Amanat Agung, atau The Great Commission, sering diplesetkan menjadi The Great Ommission (pengabaian besar-besaran). Mengapa demikian? Faktanya, Amanat Agung merupakan salah satu perintah Tuhan yang sering diabaikan oleh orang-orang Kristen. Banyak orang Kristen yang lebih nyaman untuk mengasihi sesama melalui tindakan. Atau, membicarakan iman Kristen sebatas di lingkungan gereja dan keluarga. Tetapi jika diminta untuk memberitakan Injil, merasa ogah-ogahan, malu, takut, dan sebagainya. Mereka lupa bahwa di balik perintah ini, ada kuasa Tuhan yang sangat besar yang menyertainya.
WAWASAN DUNIA ALKITAB
Mari kita perhatikan perikop ini. Setelah Tuhan Yesus bangkit, murid-murid-Nya pergi ke suatu bukit di Galilea seperti petunjuk-Nya sebelumnya (Mat. 28:10). Di situlah Tuhan Yesus memberikan perintah-Nya yang terakhir, yang kemudian dikenal sebagai Amanat Agung (The Great Commission).

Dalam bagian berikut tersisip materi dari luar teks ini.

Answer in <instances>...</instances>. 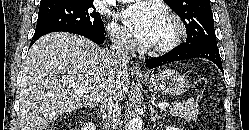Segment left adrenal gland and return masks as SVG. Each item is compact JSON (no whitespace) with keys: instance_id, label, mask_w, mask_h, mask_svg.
Masks as SVG:
<instances>
[{"instance_id":"1","label":"left adrenal gland","mask_w":249,"mask_h":130,"mask_svg":"<svg viewBox=\"0 0 249 130\" xmlns=\"http://www.w3.org/2000/svg\"><path fill=\"white\" fill-rule=\"evenodd\" d=\"M150 116H151V120L153 122H155L156 119H163L164 120V116L158 115L155 111V107L151 106L150 107Z\"/></svg>"}]
</instances>
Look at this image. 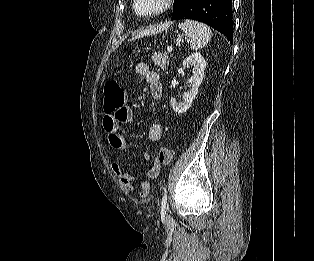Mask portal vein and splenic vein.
<instances>
[{
  "label": "portal vein and splenic vein",
  "mask_w": 314,
  "mask_h": 261,
  "mask_svg": "<svg viewBox=\"0 0 314 261\" xmlns=\"http://www.w3.org/2000/svg\"><path fill=\"white\" fill-rule=\"evenodd\" d=\"M168 52H172V47H167Z\"/></svg>",
  "instance_id": "1"
}]
</instances>
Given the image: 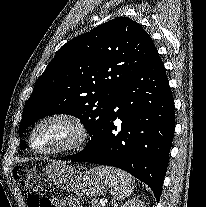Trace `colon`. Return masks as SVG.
I'll list each match as a JSON object with an SVG mask.
<instances>
[{
	"mask_svg": "<svg viewBox=\"0 0 206 207\" xmlns=\"http://www.w3.org/2000/svg\"><path fill=\"white\" fill-rule=\"evenodd\" d=\"M14 176L19 182L23 193L27 195L29 207H53L50 199L37 194L39 180L31 171L24 167H16L14 169Z\"/></svg>",
	"mask_w": 206,
	"mask_h": 207,
	"instance_id": "5ec220e1",
	"label": "colon"
}]
</instances>
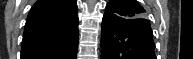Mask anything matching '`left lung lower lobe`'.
Here are the masks:
<instances>
[{"mask_svg":"<svg viewBox=\"0 0 193 59\" xmlns=\"http://www.w3.org/2000/svg\"><path fill=\"white\" fill-rule=\"evenodd\" d=\"M152 36L148 20L136 22L105 12L101 59H156Z\"/></svg>","mask_w":193,"mask_h":59,"instance_id":"0a47b994","label":"left lung lower lobe"}]
</instances>
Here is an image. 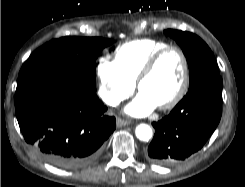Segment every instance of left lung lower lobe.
Segmentation results:
<instances>
[{
  "instance_id": "obj_1",
  "label": "left lung lower lobe",
  "mask_w": 245,
  "mask_h": 187,
  "mask_svg": "<svg viewBox=\"0 0 245 187\" xmlns=\"http://www.w3.org/2000/svg\"><path fill=\"white\" fill-rule=\"evenodd\" d=\"M222 115V78L207 79L189 89L171 113L153 122L155 134L147 158L157 164H174L202 148Z\"/></svg>"
}]
</instances>
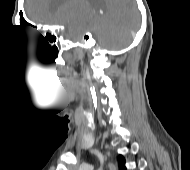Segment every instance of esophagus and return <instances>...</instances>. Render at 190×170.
I'll list each match as a JSON object with an SVG mask.
<instances>
[{"mask_svg": "<svg viewBox=\"0 0 190 170\" xmlns=\"http://www.w3.org/2000/svg\"><path fill=\"white\" fill-rule=\"evenodd\" d=\"M109 170H116L115 165L113 163L108 164Z\"/></svg>", "mask_w": 190, "mask_h": 170, "instance_id": "obj_1", "label": "esophagus"}]
</instances>
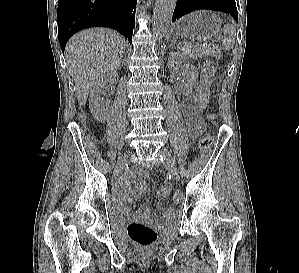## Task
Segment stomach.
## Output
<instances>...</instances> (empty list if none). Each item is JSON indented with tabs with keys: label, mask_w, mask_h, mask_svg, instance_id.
<instances>
[{
	"label": "stomach",
	"mask_w": 299,
	"mask_h": 273,
	"mask_svg": "<svg viewBox=\"0 0 299 273\" xmlns=\"http://www.w3.org/2000/svg\"><path fill=\"white\" fill-rule=\"evenodd\" d=\"M221 21L212 20L205 12L198 11L177 22L175 31L185 39L203 40L214 36L220 29Z\"/></svg>",
	"instance_id": "0dacf381"
}]
</instances>
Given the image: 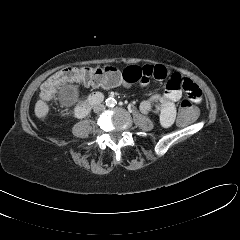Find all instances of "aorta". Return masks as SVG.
Masks as SVG:
<instances>
[{
    "label": "aorta",
    "instance_id": "762f6f07",
    "mask_svg": "<svg viewBox=\"0 0 240 240\" xmlns=\"http://www.w3.org/2000/svg\"><path fill=\"white\" fill-rule=\"evenodd\" d=\"M114 104H115V100H114L113 98H108V99L106 100V105H107L108 107L114 106Z\"/></svg>",
    "mask_w": 240,
    "mask_h": 240
}]
</instances>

Perlu digarisbawahi bahwa perintah utama dari Amanat Agung sebenarnya adalah memuridkan. Hal ini tampak jelas dari bentuk kata perintah (imperatif) yang digunakan dalam bahasa aslinya. Ketiga aktivitas yang lain adalah bagian dari pemuridan, yaitu ‘pergi’ memberitakan Injil, ‘membaptis’ orang-orang percaya, serta ‘mengajar’ dasar-dasar iman Kristen. Bukan hanya kepada bangsa Yahudi, tetapi kepada ‘semua bangsa.’

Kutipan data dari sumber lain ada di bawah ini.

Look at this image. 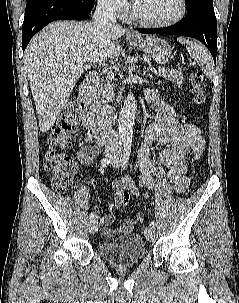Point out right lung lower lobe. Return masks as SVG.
Segmentation results:
<instances>
[{
    "instance_id": "obj_1",
    "label": "right lung lower lobe",
    "mask_w": 239,
    "mask_h": 303,
    "mask_svg": "<svg viewBox=\"0 0 239 303\" xmlns=\"http://www.w3.org/2000/svg\"><path fill=\"white\" fill-rule=\"evenodd\" d=\"M95 0H27L22 25V48L25 50L35 33L55 20H83Z\"/></svg>"
}]
</instances>
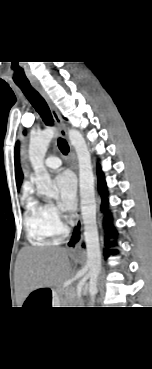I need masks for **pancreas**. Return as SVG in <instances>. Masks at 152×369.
<instances>
[{
	"mask_svg": "<svg viewBox=\"0 0 152 369\" xmlns=\"http://www.w3.org/2000/svg\"><path fill=\"white\" fill-rule=\"evenodd\" d=\"M74 298H75L74 293H73V292H70V293L68 294V299H74Z\"/></svg>",
	"mask_w": 152,
	"mask_h": 369,
	"instance_id": "cf45deb5",
	"label": "pancreas"
}]
</instances>
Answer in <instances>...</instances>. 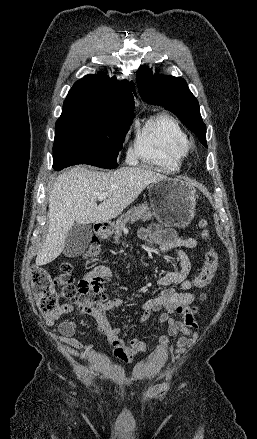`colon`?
<instances>
[{
	"label": "colon",
	"mask_w": 257,
	"mask_h": 439,
	"mask_svg": "<svg viewBox=\"0 0 257 439\" xmlns=\"http://www.w3.org/2000/svg\"><path fill=\"white\" fill-rule=\"evenodd\" d=\"M202 235L207 238L208 223L205 219L200 221ZM101 253V246L98 239H93L85 252L87 258H96ZM218 265V254L213 248L205 252L204 263L196 276L198 287H204L211 282ZM58 276L52 277L43 268H34L31 274L32 285L35 291L39 310L45 317L55 314L59 307V299L74 304L81 312L91 313L107 301V295L104 292L95 293L79 285L76 286L71 276L72 266L69 262L63 261L58 264ZM205 295H203V298ZM196 312V308L190 310V315Z\"/></svg>",
	"instance_id": "5ec220e1"
}]
</instances>
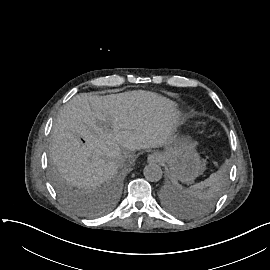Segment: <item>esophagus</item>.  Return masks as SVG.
<instances>
[{
	"label": "esophagus",
	"mask_w": 270,
	"mask_h": 270,
	"mask_svg": "<svg viewBox=\"0 0 270 270\" xmlns=\"http://www.w3.org/2000/svg\"><path fill=\"white\" fill-rule=\"evenodd\" d=\"M160 161V156L158 153H153L148 156L149 163H156Z\"/></svg>",
	"instance_id": "esophagus-1"
}]
</instances>
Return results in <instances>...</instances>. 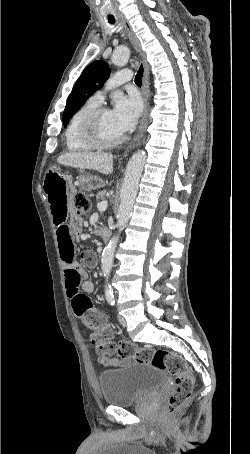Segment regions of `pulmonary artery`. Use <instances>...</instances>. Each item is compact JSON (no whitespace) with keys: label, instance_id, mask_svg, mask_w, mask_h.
<instances>
[{"label":"pulmonary artery","instance_id":"e3ab8cb5","mask_svg":"<svg viewBox=\"0 0 250 454\" xmlns=\"http://www.w3.org/2000/svg\"><path fill=\"white\" fill-rule=\"evenodd\" d=\"M132 79V73L130 70H120L115 73L107 82L104 90L97 91L92 95L90 100L93 102L100 104L104 98V93L107 90L115 88L121 84L128 83Z\"/></svg>","mask_w":250,"mask_h":454}]
</instances>
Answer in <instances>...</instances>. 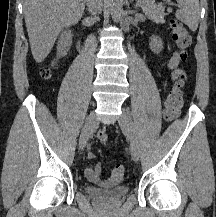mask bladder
Here are the masks:
<instances>
[{"label": "bladder", "instance_id": "1", "mask_svg": "<svg viewBox=\"0 0 216 217\" xmlns=\"http://www.w3.org/2000/svg\"><path fill=\"white\" fill-rule=\"evenodd\" d=\"M85 192L99 202L111 204L126 197L129 193V188L125 184H120L109 189H97L91 185H87L85 186Z\"/></svg>", "mask_w": 216, "mask_h": 217}]
</instances>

Selaras dengan perintah-Nya untuk memuridkan ‘semua bangsa’, Tuhan Yesus juga menegaskan bahwa Dia telah mendapat ‘segala kuasa’ dari Bapa-Nya. Tidak ada kuasa lain yang lebih besar darinya. Ini adalah penggenapan janji yang disediakan bagi Anak Manusia dalam Daniel 7:13-14. Kuasa sebesar ini hanya dimiliki oleh Allah. Sehingga dengan pernyataan ini Tuhan Yesus juga sedang menegaskan keilahian-Nya.
Kemudian, Tuhan Yesus juga berjanji untuk menyertai para pengikut-Nya sampai selama-lamanya. Penyertaan ini menegaskan kembali pada para murid bahwa Dia adalah Sang Imanuel (Mat. 1:23). Dari sini kita bisa melihat bahwa Tuhan Yesus tidak hanya memberi perintah, tetapi juga memberi ‘bekal’ yang cukup. Para murid tidak perlu khawatir karena ada penyertaan yang besar bagi mereka yang menaati perintah-Nya.
APLIKASI MASA KINI
Setelah memahami Amanat Agung secara lengkap, kiranya kita tidak lagi mengabaikan perintah Tuhan Yesus yang terakhir ini. Jangan ogah-ogahan, karena Tuhan Yesus harus mati terlebih dulu sebelum memberikan Amanat Agung ini (kalau Dia tidak mati dan bangkit, pemberitaan Injil menjadi sia-sia). Jangan malu atau takut, karena kita mendapat otoritas dan kuasa langsung dari Allah untuk melakukannya. Juga jangan khawatir, karena kita akan disertai oleh Tuhan Yesus selama-lamanya.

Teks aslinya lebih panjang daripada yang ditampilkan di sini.